A novel approach to probabilistic characterisation of neural firing patterns

BACKGROUND The advances in extracellular neural recording techniques result in big data volumes that necessitate fast, reliable, and automatic identification of statistically similar units. This study proposes a single framework yielding a compact set of probabilistic descriptors that characterise the firing patterns of a single unit. NEW METHOD Probabilistic features are estimated from an inter-spike-interval time series, without assumptions about the firing distribution or the stationarity. The first level of proposed firing patterns decomposition divides the inter-spike intervals into bursting, moderate and idle firing modes, yielding a coarse feature set. The second level identifies the successive bursting spikes, or the spiking acceleration/deceleration in the moderate firing mode, yielding a refined feature set. The features are estimated from simulated data and from experimental recordings from the lateral prefrontal cortex in awake, behaving rhesus monkeys.
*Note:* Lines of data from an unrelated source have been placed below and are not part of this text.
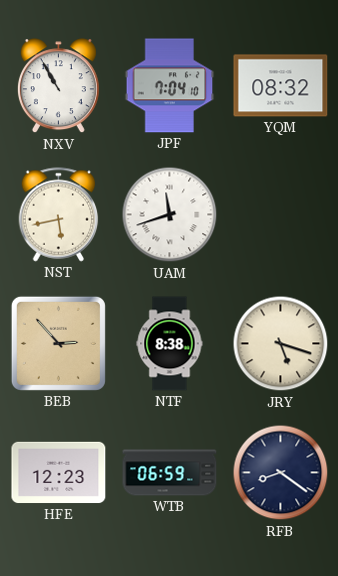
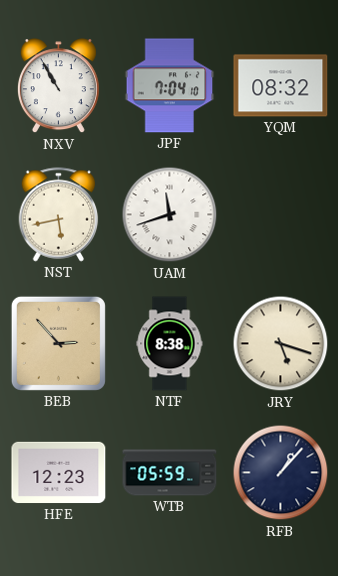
WTB: 06:59 -> 05:59
RFB: 8:21 -> 1:07
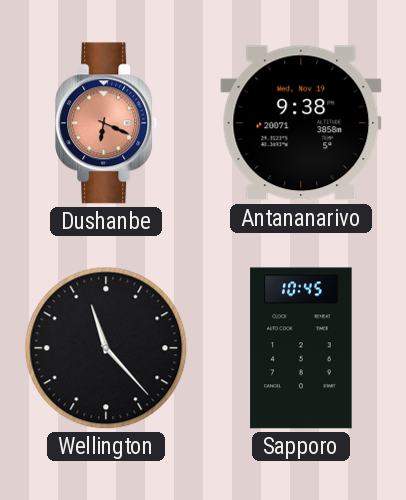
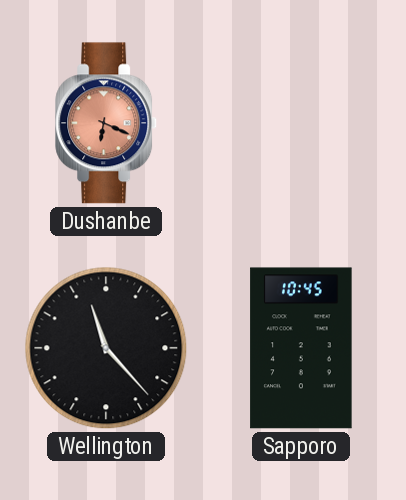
Antananarivo: 9:38 -> none
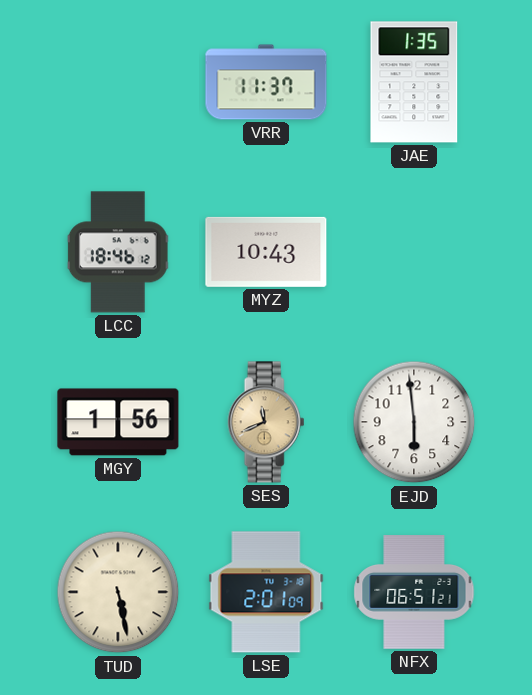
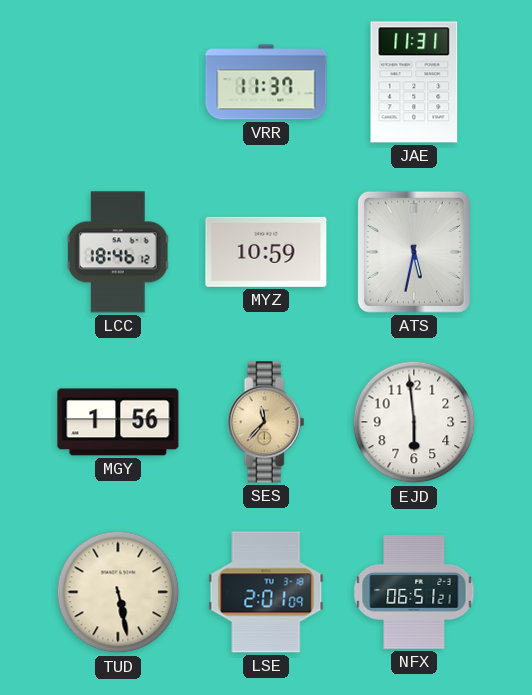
JAE: 1:35 -> 11:31
MYZ: 10:43 -> 10:59
ATS: none -> 5:32
SES: 11:41 -> 11:37
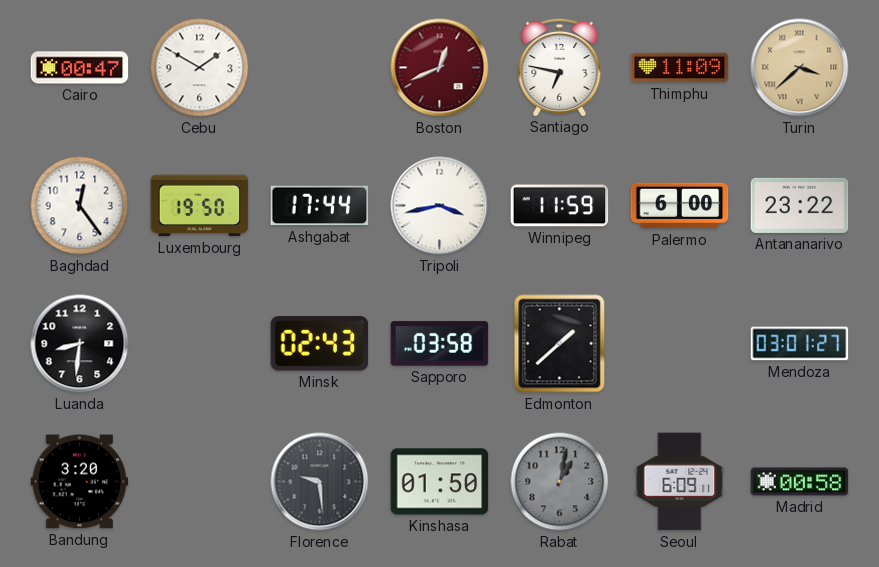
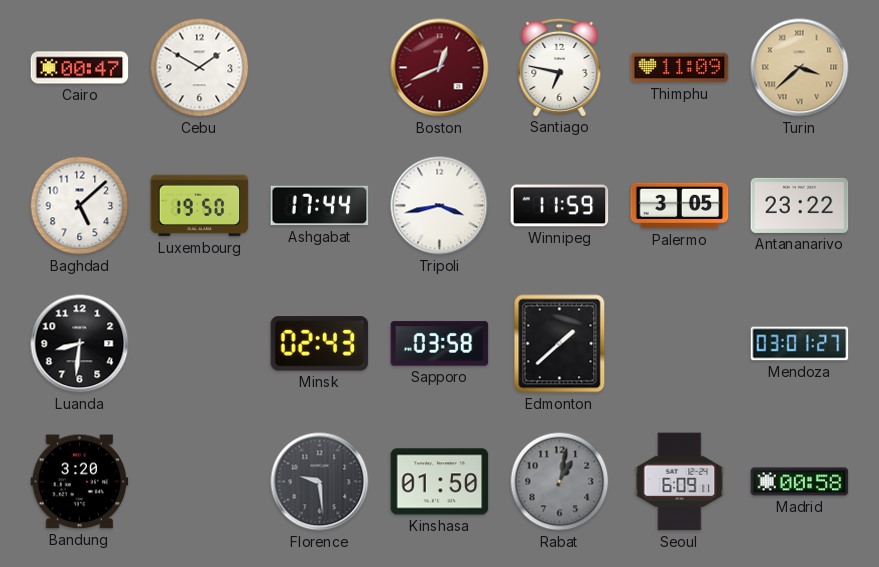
Baghdad: 12:24 -> 5:08
Palermo: 6:00 -> 3:05
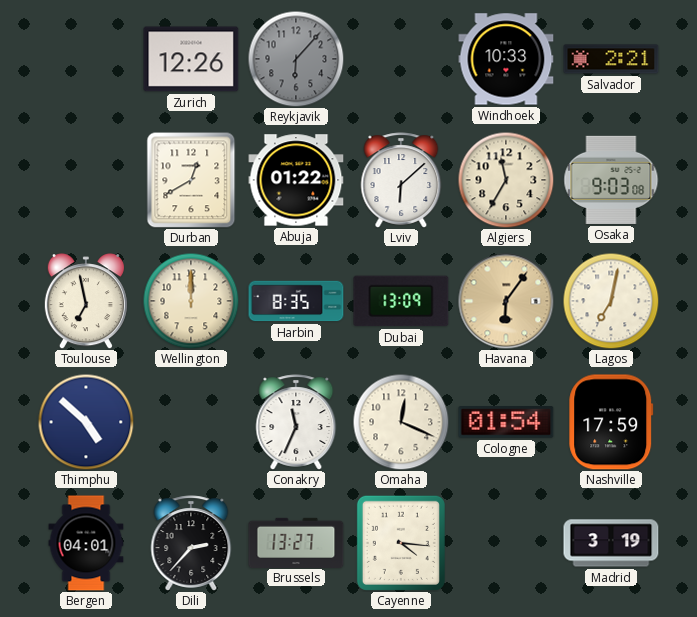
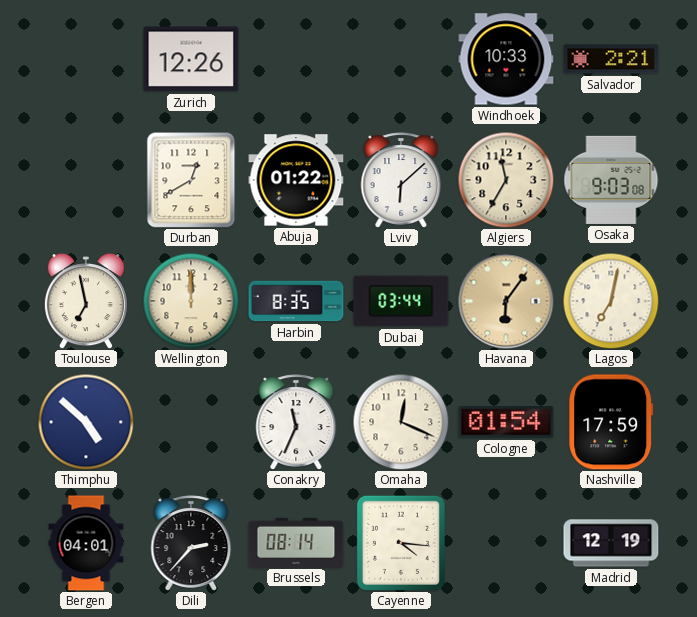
Reykjavik: 6:07 -> none
Dubai: 13:09 -> 03:44
Brussels: 13:27 -> 08:14
Madrid: 3:19 -> 12:19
RESULTS An efficient and stable partitioning of neural units is provided by the ensemble evidence accumulation clustering. The possibility of selecting the number of clusters and choosing among coarse and refined feature sets provides an opportunity to explore and compare different data partitions. CONCLUSIONS The estimation of features, if applied to a single unit, can serve as a tool for the firing analysis, observing either overall spiking activity or the periods of interest in trial-to-trial recordings. If applied to massively parallel recordings, it additionally serves as an input to the clustering procedure, with the potential to compare the functional properties of various brain structures and to link the types of neural cells to the particular behavioural states.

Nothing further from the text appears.